School Scope: Those
SHSAT Tests, Part 2
By Norm Scott
Debates over the
controversial SHSAT special high school admission tests has roiled the local
education world and has driven a rift between the Asian and Black/Latinx
communities. State law forces the city to use only the SHSAT despite de
Blasio’s attempts to have it changed. Let me state right up front: I am opposed
to using a standardized test as a sole criteria for admission to specialized
high schools for a number of reasons, which I will get into in a follow-up
column. (For SHSAT news - https://shsatsunset.org.)
In a previous column (Those
SHSAT Tests Part 1 https://www.rockawave.com/articles/school-scope-315). I
wrote about my experiences prepping for tests in the late 1950s/early 60s for
Brooklyn Tech (which I didn’t get in) and the NY State Scholarship exams in my
junior and senior high schools (where I was successful). I described my
evolution in learning how to take tests between the disaster in the 8th
grade where time was called with 65% of the test completed and 12th
grade where I had mastered test time management. Both times I had been
well-prepared to answer the questions but the test prep my schools offered did
not address the “how to take a test” issue. I pointed to a Malcolm Gladwell
podcast that addressed test taking using the LSAT (law school admissions) as an
example. Gladwell referred to a tortoise and hare concept of test taking and
how time limits favor hares whereas tortoises who take a slow and steady course
bring skills to the table that hares may lack. (https://podcasts.apple.com/us/podcast/revisionist-history/.)
What if the SHSAT were not
timed? Would some tortoises pick up enough right answers to get into the
specialized schools? A for-profit web site actually has a guide on how to apply
for extra time on the SHSAT, a legitimate exercise for students with IEPs, but
something that has been abused for SAT’s and other tests, as pointed out in
this March 14, 2019 NYT piece:
Is the College Cheating Scandal the ‘Final Straw’ for
Standardized Tests?
“For parents desperate to
boost their children’s SAT or ACT scores, the test preparation company
Student-Tutor offered an enticing solution: claim a learning disability and
qualify for extra time. “This time advantage can help raise their scores
significantly!” the website blared. “Some students have even reported raising
their score by as much as 350+ points!” This week’s college admissions scandal
provided an instruction manual for gaming the SAT: bribe the proctor, hire a
stand-in, see the right psychologist to
get a signoff for more time.
college admissions experts said that in some
communities, it is well known which psychologists will provide paperwork
attesting to disabilities like A.D.H.D. — for thousands of dollars. “Parents
have figured out that this is a freebie,” said Miriam Kurtzig Freedman, a
special education lawyer. ‘This was a scandal waiting to happen’.”

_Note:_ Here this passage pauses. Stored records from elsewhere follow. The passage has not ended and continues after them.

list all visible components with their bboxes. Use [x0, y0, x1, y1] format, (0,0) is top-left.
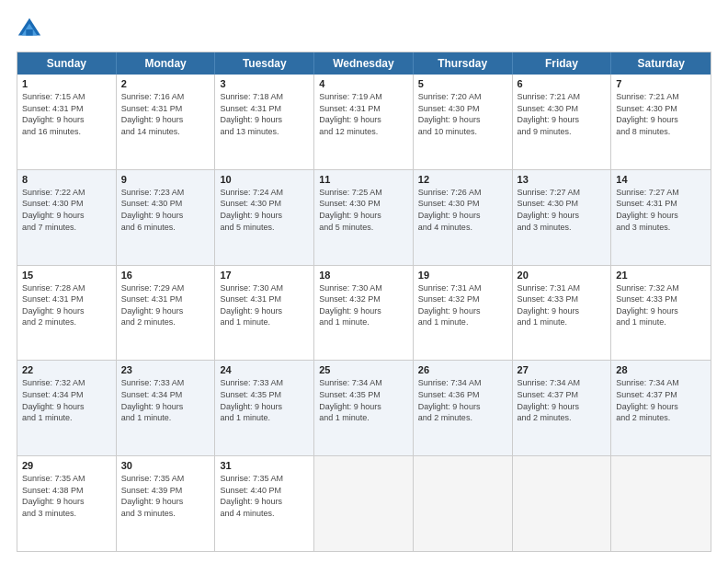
weekday-header-friday: Friday — [513, 52, 612, 75]
calendar-body: 1Sunrise: 7:15 AM Sunset: 4:31 PM Daylig… — [17, 75, 711, 551]
day-number: 30 — [121, 460, 210, 471]
day-number: 27 — [518, 364, 607, 375]
day-number: 20 — [518, 270, 607, 281]
day-cell-2: 2Sunrise: 7:16 AM Sunset: 4:31 PM Daylig… — [117, 75, 216, 169]
day-cell-21: 21Sunrise: 7:32 AM Sunset: 4:33 PM Dayli… — [611, 266, 711, 361]
day-info: Sunrise: 7:27 AM Sunset: 4:31 PM Dayligh… — [616, 187, 706, 233]
day-number: 5 — [418, 78, 507, 89]
day-cell-23: 23Sunrise: 7:33 AM Sunset: 4:34 PM Dayli… — [117, 361, 216, 455]
day-cell-7: 7Sunrise: 7:21 AM Sunset: 4:30 PM Daylig… — [611, 75, 711, 169]
day-number: 26 — [418, 364, 507, 375]
weekday-header-monday: Monday — [117, 52, 216, 75]
day-number: 19 — [418, 270, 507, 281]
day-number: 28 — [616, 364, 706, 375]
day-info: Sunrise: 7:24 AM Sunset: 4:30 PM Dayligh… — [220, 187, 309, 233]
day-cell-28: 28Sunrise: 7:34 AM Sunset: 4:37 PM Dayli… — [611, 361, 711, 455]
day-cell-6: 6Sunrise: 7:21 AM Sunset: 4:30 PM Daylig… — [513, 75, 612, 169]
day-number: 7 — [616, 78, 706, 89]
day-number: 21 — [616, 270, 706, 281]
day-cell-19: 19Sunrise: 7:31 AM Sunset: 4:32 PM Dayli… — [414, 266, 513, 361]
day-cell-4: 4Sunrise: 7:19 AM Sunset: 4:31 PM Daylig… — [314, 75, 414, 169]
empty-cell-r4-c3 — [314, 456, 414, 551]
day-info: Sunrise: 7:18 AM Sunset: 4:31 PM Dayligh… — [220, 91, 309, 137]
day-info: Sunrise: 7:30 AM Sunset: 4:32 PM Dayligh… — [319, 282, 408, 328]
header — [17, 17, 711, 42]
day-number: 9 — [121, 174, 210, 185]
day-info: Sunrise: 7:34 AM Sunset: 4:36 PM Dayligh… — [418, 377, 507, 423]
day-number: 24 — [220, 364, 309, 375]
day-info: Sunrise: 7:29 AM Sunset: 4:31 PM Dayligh… — [121, 282, 210, 328]
day-number: 13 — [518, 174, 607, 185]
weekday-header-thursday: Thursday — [414, 52, 513, 75]
day-info: Sunrise: 7:25 AM Sunset: 4:30 PM Dayligh… — [319, 187, 408, 233]
day-number: 16 — [121, 270, 210, 281]
weekday-header-sunday: Sunday — [17, 52, 117, 75]
calendar-row-4: 22Sunrise: 7:32 AM Sunset: 4:34 PM Dayli… — [17, 360, 711, 455]
day-number: 29 — [22, 460, 111, 471]
day-cell-26: 26Sunrise: 7:34 AM Sunset: 4:36 PM Dayli… — [414, 361, 513, 455]
day-number: 23 — [121, 364, 210, 375]
day-info: Sunrise: 7:19 AM Sunset: 4:31 PM Dayligh… — [319, 91, 408, 137]
day-cell-16: 16Sunrise: 7:29 AM Sunset: 4:31 PM Dayli… — [117, 266, 216, 361]
weekday-header-tuesday: Tuesday — [215, 52, 314, 75]
day-number: 3 — [220, 78, 309, 89]
day-cell-14: 14Sunrise: 7:27 AM Sunset: 4:31 PM Dayli… — [611, 170, 711, 265]
logo — [17, 17, 46, 42]
day-info: Sunrise: 7:22 AM Sunset: 4:30 PM Dayligh… — [22, 187, 111, 233]
day-info: Sunrise: 7:33 AM Sunset: 4:34 PM Dayligh… — [121, 377, 210, 423]
weekday-header-saturday: Saturday — [611, 52, 711, 75]
day-number: 12 — [418, 174, 507, 185]
day-cell-9: 9Sunrise: 7:23 AM Sunset: 4:30 PM Daylig… — [117, 170, 216, 265]
day-info: Sunrise: 7:32 AM Sunset: 4:34 PM Dayligh… — [22, 377, 111, 423]
day-number: 10 — [220, 174, 309, 185]
calendar-row-1: 1Sunrise: 7:15 AM Sunset: 4:31 PM Daylig… — [17, 75, 711, 169]
day-cell-13: 13Sunrise: 7:27 AM Sunset: 4:30 PM Dayli… — [513, 170, 612, 265]
day-number: 2 — [121, 78, 210, 89]
logo-icon — [17, 17, 42, 42]
svg-rect-2 — [26, 29, 32, 36]
day-info: Sunrise: 7:31 AM Sunset: 4:33 PM Dayligh… — [518, 282, 607, 328]
day-number: 4 — [319, 78, 408, 89]
day-number: 25 — [319, 364, 408, 375]
day-cell-5: 5Sunrise: 7:20 AM Sunset: 4:30 PM Daylig… — [414, 75, 513, 169]
day-info: Sunrise: 7:16 AM Sunset: 4:31 PM Dayligh… — [121, 91, 210, 137]
calendar-row-3: 15Sunrise: 7:28 AM Sunset: 4:31 PM Dayli… — [17, 265, 711, 361]
day-cell-30: 30Sunrise: 7:35 AM Sunset: 4:39 PM Dayli… — [117, 456, 216, 551]
calendar-row-2: 8Sunrise: 7:22 AM Sunset: 4:30 PM Daylig… — [17, 169, 711, 265]
day-info: Sunrise: 7:34 AM Sunset: 4:35 PM Dayligh… — [319, 377, 408, 423]
day-number: 22 — [22, 364, 111, 375]
day-cell-11: 11Sunrise: 7:25 AM Sunset: 4:30 PM Dayli… — [314, 170, 414, 265]
day-cell-25: 25Sunrise: 7:34 AM Sunset: 4:35 PM Dayli… — [314, 361, 414, 455]
day-info: Sunrise: 7:33 AM Sunset: 4:35 PM Dayligh… — [220, 377, 309, 423]
empty-cell-r4-c6 — [611, 456, 711, 551]
day-cell-27: 27Sunrise: 7:34 AM Sunset: 4:37 PM Dayli… — [513, 361, 612, 455]
empty-cell-r4-c4 — [414, 456, 513, 551]
day-info: Sunrise: 7:35 AM Sunset: 4:38 PM Dayligh… — [22, 473, 111, 519]
day-number: 31 — [220, 460, 309, 471]
day-cell-8: 8Sunrise: 7:22 AM Sunset: 4:30 PM Daylig… — [17, 170, 117, 265]
day-cell-12: 12Sunrise: 7:26 AM Sunset: 4:30 PM Dayli… — [414, 170, 513, 265]
day-info: Sunrise: 7:35 AM Sunset: 4:39 PM Dayligh… — [121, 473, 210, 519]
day-cell-29: 29Sunrise: 7:35 AM Sunset: 4:38 PM Dayli… — [17, 456, 117, 551]
day-info: Sunrise: 7:34 AM Sunset: 4:37 PM Dayligh… — [616, 377, 706, 423]
day-info: Sunrise: 7:21 AM Sunset: 4:30 PM Dayligh… — [616, 91, 706, 137]
calendar: SundayMondayTuesdayWednesdayThursdayFrid… — [17, 52, 711, 552]
day-cell-22: 22Sunrise: 7:32 AM Sunset: 4:34 PM Dayli… — [17, 361, 117, 455]
day-number: 1 — [22, 78, 111, 89]
page: SundayMondayTuesdayWednesdayThursdayFrid… — [0, 0, 728, 563]
day-info: Sunrise: 7:21 AM Sunset: 4:30 PM Dayligh… — [518, 91, 607, 137]
day-number: 15 — [22, 270, 111, 281]
day-info: Sunrise: 7:31 AM Sunset: 4:32 PM Dayligh… — [418, 282, 507, 328]
day-info: Sunrise: 7:35 AM Sunset: 4:40 PM Dayligh… — [220, 473, 309, 519]
day-cell-31: 31Sunrise: 7:35 AM Sunset: 4:40 PM Dayli… — [215, 456, 314, 551]
calendar-row-5: 29Sunrise: 7:35 AM Sunset: 4:38 PM Dayli… — [17, 455, 711, 551]
day-number: 8 — [22, 174, 111, 185]
day-cell-24: 24Sunrise: 7:33 AM Sunset: 4:35 PM Dayli… — [215, 361, 314, 455]
day-number: 6 — [518, 78, 607, 89]
day-info: Sunrise: 7:34 AM Sunset: 4:37 PM Dayligh… — [518, 377, 607, 423]
day-cell-1: 1Sunrise: 7:15 AM Sunset: 4:31 PM Daylig… — [17, 75, 117, 169]
day-info: Sunrise: 7:27 AM Sunset: 4:30 PM Dayligh… — [518, 187, 607, 233]
calendar-header: SundayMondayTuesdayWednesdayThursdayFrid… — [17, 52, 711, 75]
day-info: Sunrise: 7:15 AM Sunset: 4:31 PM Dayligh… — [22, 91, 111, 137]
day-cell-18: 18Sunrise: 7:30 AM Sunset: 4:32 PM Dayli… — [314, 266, 414, 361]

The NYC Marathon has no time
limits and when I used to volunteer there were people coming in late in the
evening. We often hear this said about many aspects of life – even applying to
the baseball season: it is a marathon, not a sprint. Should this concept be
applied to standardized tests? What if we totally removed time limits? I see
the good, bad and ugly to that. I could see myself spending hours on a question
that stumped me once freed from the time limits.
I went from a tortoise when I
took the Tech test in 1958 to a hare when I received a NY State scholarship in
1962. But was I any smarter other than having figured out how to use limited
time on tests to my advantage? Well, I did figure out how to manage a test. I
learned to take the number of questions and divide it into the amount of
minutes I had and to set up sign posts as to where I should be at different
times. Thus on a 50 question test in 60 minutes I had a little over a minute
for each question. My strategy was to run through the test answering all the
quickie questions to gain time, putting a little dash next to those questions
that looked solvable with a little more time – I would go back after knocking
off the easy ones. The ones that seemed hardest got a dot, so they could be
attacked with the balance of time. The aim was to come down to two options and
guess, giving me a 50-50 chance even on the hardest questions. If half the test
were in the hardest category, that was a sign to just go home.
Norm takes unlimited time
when he blogs at ednotesonline.com.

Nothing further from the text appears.